Mueller's "blame the Fourth Amendment" excuse cannot hide the consistent record of colossal mismanagement under the current FBI director and his predecessor. Republican senators Arlen Specter and Charles Grassley have detailed the long list of the bureau's failures -- from the thousands of errors in warrant-less search orders, to the millions of dollars wasted in botched computer system contracts, to the failure to provide adequate training in radical Islam to new recruits.
There is an embarrassing string of national security cases in which the Bureau either accused the wrong man or was unable to arrest him, from the Atlanta Olympics bombing, to the Los Alamos nuclear espionage, to the lethal anthrax attacks. In many of the terrorism cases it did "crack," the agency exaggerated the threat, giving the impression it had uncovered and prevented serious or imminent plots when in fact the plot was still little more than a day dream.

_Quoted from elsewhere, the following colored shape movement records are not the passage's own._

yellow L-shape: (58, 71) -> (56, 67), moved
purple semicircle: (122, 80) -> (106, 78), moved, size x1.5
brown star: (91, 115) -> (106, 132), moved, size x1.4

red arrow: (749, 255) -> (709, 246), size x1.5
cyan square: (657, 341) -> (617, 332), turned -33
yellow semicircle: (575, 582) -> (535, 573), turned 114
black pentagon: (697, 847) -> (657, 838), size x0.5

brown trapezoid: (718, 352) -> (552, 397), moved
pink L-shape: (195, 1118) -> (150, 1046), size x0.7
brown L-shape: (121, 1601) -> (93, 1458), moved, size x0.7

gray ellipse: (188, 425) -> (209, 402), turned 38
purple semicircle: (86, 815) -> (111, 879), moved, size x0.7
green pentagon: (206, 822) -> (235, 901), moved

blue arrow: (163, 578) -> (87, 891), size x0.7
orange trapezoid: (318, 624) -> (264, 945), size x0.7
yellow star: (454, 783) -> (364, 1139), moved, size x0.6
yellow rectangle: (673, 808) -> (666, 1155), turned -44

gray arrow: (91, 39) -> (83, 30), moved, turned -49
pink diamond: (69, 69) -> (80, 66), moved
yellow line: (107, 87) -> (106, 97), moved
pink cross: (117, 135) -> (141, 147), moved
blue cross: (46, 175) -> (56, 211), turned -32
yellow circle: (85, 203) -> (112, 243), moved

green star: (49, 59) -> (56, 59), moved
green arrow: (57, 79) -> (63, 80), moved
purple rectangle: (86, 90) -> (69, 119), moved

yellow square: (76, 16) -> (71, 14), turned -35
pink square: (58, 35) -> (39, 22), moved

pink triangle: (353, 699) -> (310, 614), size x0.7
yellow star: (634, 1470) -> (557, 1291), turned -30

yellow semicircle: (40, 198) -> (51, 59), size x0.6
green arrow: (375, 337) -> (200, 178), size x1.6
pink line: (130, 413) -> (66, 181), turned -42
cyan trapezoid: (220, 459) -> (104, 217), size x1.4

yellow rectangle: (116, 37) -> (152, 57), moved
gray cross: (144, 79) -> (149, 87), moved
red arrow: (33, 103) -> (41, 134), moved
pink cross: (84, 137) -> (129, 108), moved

Specter was right to suggest it is time to take away national security investigations from the FBI and let it concentrate on fewer, easier things so that it might do a better job. We and other counter terrorism specialists have struggled with the decision to call for a separate national security protective investigatory agency. Creating a new agency is always fraught with challenges. One can only look at the disastrous start to the Department of Homeland Security. But it is also difficult to re invent an existing bureaucracy with a deeply engrained culture like the FBI's.
Other democracies, such as Britain and Germany, have recognized that national security and terrorism investigations do not require men with guns and badges. Those nations have created separate analytic research and investigations groups, which call the police to make arrests. The Germans named their agency the "Office to Protect the Constitution."
The Bush administration and Congress have given the FBI "one more chance" to get it right too many times. There is no reason to continue to believe that the bureau as now designed can be effectively managed to handle its counterterrorism and other responsibilities. Its scope should be narrowed and a separate national security protection agency created with effective safeguards to do analysis, research, and investigation of domestic security. Threats to national security within the United States are too important to be left to the FBI. The time to do this is not in the aftermath of another terrorist attack, when Congress's instinct will be to legislate first and worry about the consequences later. It should be done now, in a manner that is thoughtful, logical, and supportive of the nation's security and constitutional liberties.
Richard A. Clarke and Roger W. Cressey, who were counterterrorism officials in the Clinton and Bush administrations, are officers of Good Harbor Consulting. ![]()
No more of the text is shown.